The actual results so far have offered little reason for worry. With quarterly reports in from more than 400 companies in the S&P 500 Index, the index is on track to post 7% year-over-year earnings growth, the most since the second quarter of 2022.

Still, individual corporate outlooks have been mixed. Among the U.S. firms that provided guidance last month, more than a third issued estimates that trailed analysts’ expectations, the most since March 2023, data compiled by Bloomberg Intelligence show. The share of those issuing a higher-than-expected profit forecast was 21% — the lowest since February 2022.

Take Deere & Co.: The agriculture-equipment maker cut its net-income guidance to a level that suggests this year’s earnings will amount to $27.20 per share, 4% below the consensus estimate, according to Bloomberg Intelligence. Or DoorDash Inc., whose guidance for full-year gross order value trailed the average analyst estimate at the midpoint.

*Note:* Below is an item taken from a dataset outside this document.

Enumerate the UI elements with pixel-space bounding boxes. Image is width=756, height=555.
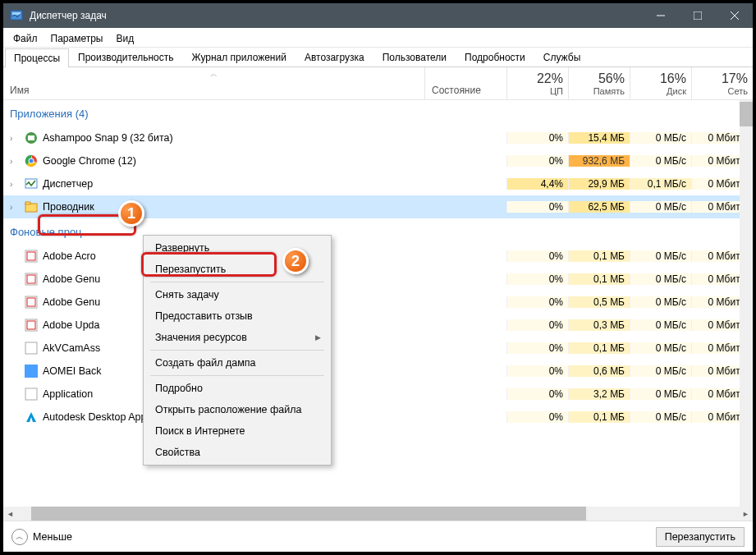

To Jack Ablin, chief investment officer of Cresset Capital, a host of factors may affect U.S. companies’ outlooks this year, including the pace of rate cuts, the ability to pass along costs to consumers, the ease of accessing capital, geopolitics and the November U.S. presidential election.

The peril to companies that overpromise and underdeliver has been on display this earnings cycle, when investors quickly rewarded the stocks of firms that beat their estimates and punished those that fell short.


The S&P 500 companies that topped expectations outperformed the benchmark by 0.8% a day after the results, the most in a year, according to Blooomberg Intelligence. Those that missed on both the top-and bottom-line trailed the benchmark index by the most in five quarters.

The divergence made the life of active stock pickers easier, at least last month. Some 73% of large-cap active funds beat the Russell 1000 Index in January, the best start to a year for active fund managers since at least 1991, Bank of America’s data show.

For companies, that means the pressure to not just meet but exceed analysts’ estimates is even higher than it was before.

“It’s not an easy environment, with so many moving parts on a company-specific and macro front,” Ablin said. “The cost of guiding too high — and then disappointing investors if things don’t go as planned — is really high.”